Guilty before proven innocent.

PDF Download Hell When Viral Works Too Well

April 18th, 2002

PDF download hell. Our sister site SherpaWeekly just launched it’s first big promotion to get more opt-in subscribers.

We stole some ideas for the copy, which is unusually long for Web campaigns, from the copy for Web Position’s newsletter. They have more than 400,000 opt-ins so we figured they must be doing something right on their landing page! We also included not one but four opt-in boxes because old-fashioned direct mail rules say the more you ask for the order, the more orders you’ll get.

Then I wrote a little Publisher’s Note to our current subscribers to tell them about the offer (I figured it’s not fair to offer newbies a free offer that old-timers didn’t get, plus you never know how many pass-alongs are reading an issue too).

To encourage viral pass-alongs we also rewrote our new subscriber welcome letter almost completely. The subject line now says, “Free offer for your marketing buddies” instead of “Welcome.”

The body copy briefly welcomes them, but then immediately segues into a pass-along offer “Here’s a free offer for your marketing
buddies: (Please pass it on)

Your friends who are marketing, advertising and PR professionals are invited to receive their own copy of our new 44-page Report:

“Top 10 Online & Email Marketing Mistakes”

It includes notes on how you can avoid the most common marketing mistakes (almost everyone makes at least one of them). Plus 40 marketers, including Seth Godin and Oracle’s Mark Jarvis admit their own mistakes.

Please tell your friends to click here for their free copy:

http://www.marketingfame.com/topten.cfm

The results? I felt like a marketer at Victoria’s Secret during their live webcast runway model show. We kept slowing and crashing. Loads of emails from people saying, “Hey I got partway through but then I crashed.” “Hey I tried to download 3 x but it was so slow I crashed.” You get the picture. PDF Hell. So now we’re negotiating with our PDF web host; how much do they want to guarantee they won’t slow or stop requests when a zillion people all want the same PDF at once.

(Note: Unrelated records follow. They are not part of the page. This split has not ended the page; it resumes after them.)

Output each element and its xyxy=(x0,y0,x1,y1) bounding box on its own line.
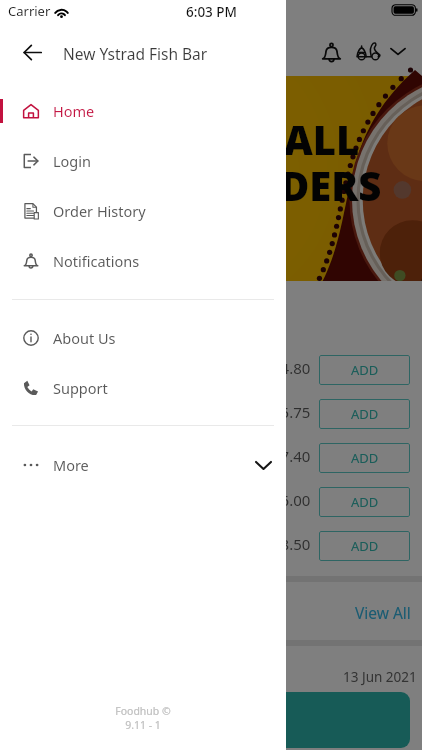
button[interactable]: ADD xyxy=(319,399,410,429)
button[interactable]: ADD xyxy=(319,487,410,517)
button[interactable]: About Us xyxy=(0,313,286,363)
button[interactable]: ADD xyxy=(319,531,410,561)
button[interactable]: More xyxy=(0,440,286,490)
staticText: £6.00 xyxy=(272,490,311,510)
button[interactable]: ADD xyxy=(319,355,410,385)
staticText: Foodhub © xyxy=(115,704,171,718)
staticText: ORDERS xyxy=(221,158,382,212)
staticText: About Us xyxy=(53,328,116,348)
staticText: £7.40 xyxy=(272,446,311,466)
staticText: Carrier xyxy=(8,2,51,20)
button[interactable]: View All xyxy=(352,598,414,626)
button[interactable]: Back xyxy=(10,30,54,74)
button[interactable]: Expand xyxy=(387,40,409,62)
button[interactable]: Home xyxy=(0,86,286,136)
staticText: ADD xyxy=(351,405,379,423)
button[interactable]: Login xyxy=(0,136,286,186)
staticText: SMALL xyxy=(222,112,360,166)
button[interactable]: Support xyxy=(0,363,286,413)
button[interactable]: Delivery options xyxy=(353,38,383,64)
staticText: View All xyxy=(355,602,411,623)
staticText: Login xyxy=(53,151,91,171)
button[interactable]: Notifications xyxy=(318,39,344,65)
staticText: £4.80 xyxy=(272,358,311,378)
staticText: 9.11 - 1 xyxy=(125,718,161,732)
button[interactable]: Order History xyxy=(0,186,286,236)
staticText: ADD xyxy=(351,361,379,379)
staticText: £5.75 xyxy=(272,402,311,422)
button[interactable]: Notifications xyxy=(0,236,286,286)
staticText: More xyxy=(53,455,89,475)
staticText: Notifications xyxy=(53,251,140,271)
staticText: ADD xyxy=(351,537,379,555)
staticText: £8.50 xyxy=(272,534,311,554)
staticText: Order History xyxy=(53,201,146,221)
staticText: Home xyxy=(53,101,95,121)
button[interactable] xyxy=(8,692,410,748)
staticText: 6:03 PM xyxy=(186,3,237,21)
staticText: ADD xyxy=(351,449,379,467)
staticText: 13 Jun 2021 xyxy=(343,668,417,686)
staticText: ADD xyxy=(351,493,379,511)
staticText: New Ystrad Fish Bar xyxy=(63,43,208,64)
staticText: Support xyxy=(53,378,108,398)
button[interactable]: ADD xyxy=(319,443,410,473)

You know, in the old days, a successful marketing campaign was much more fun. The order entry department whined a bit, but I’d glance over the piles of order forms and smile with glee. The Internet? Bah humbug!

http://www.webposition.com/newsletter.htm

Free ECards Surge 50% – Free EMail Next?

April 18th, 2002

According to news posted today at The End of Free, American Express is discontinuing its free email service just as About.com and Altavista have recently.

While I don’t expect this to affect any ContentBiz readers’ opt-in lists much (I don’t think there were so many eager Amex mailbox users that it’s gonna take a discernable slice out of your hide), it’s a fascinating juxtaposition to the Case Study our sister publication ConsumerMarketingBiz published today on Care2.com (the portal for “light green” consumers).

You see Care2.com offers both free email boxes and free ecards (among other things). This past holiday season when major ecard sites such as BlueMountain shifted to a mostly paid subscription basis, Care2.com saw a directly-related 50% rise in their free ecard business.

So, duh, I can spot an email backlash coming too. Pretty soon anyone NOT charging for email boxes will be the exception and will benefit from it. Especially if they can guarantee to filter spam (hey, they’ll be gods walking on earth if they can do that).

http://www.marketingsherpa.com/sample.cfm?contentID=2005

EZBoard's Paid Subscription Launch Numbers

April 18th, 2002

In a recent interview in Online Community Report, the CEO of message board provider ezboard explains their switch from free to paid services, “We’ve had over 24,000 community subscriptions, 19,000 user subscriptions and 45,000 user donations over that time. This currently translates into monthly revenue in the low six figures, growing steadily at 5% per month.” Sounds great; who wouldn’t want six figure monthly online subscription revenues? (Aside from Yahoo who need much, much more than that.) But, you must bear in mind, ezboard had to boil these down from 8 million free registered users.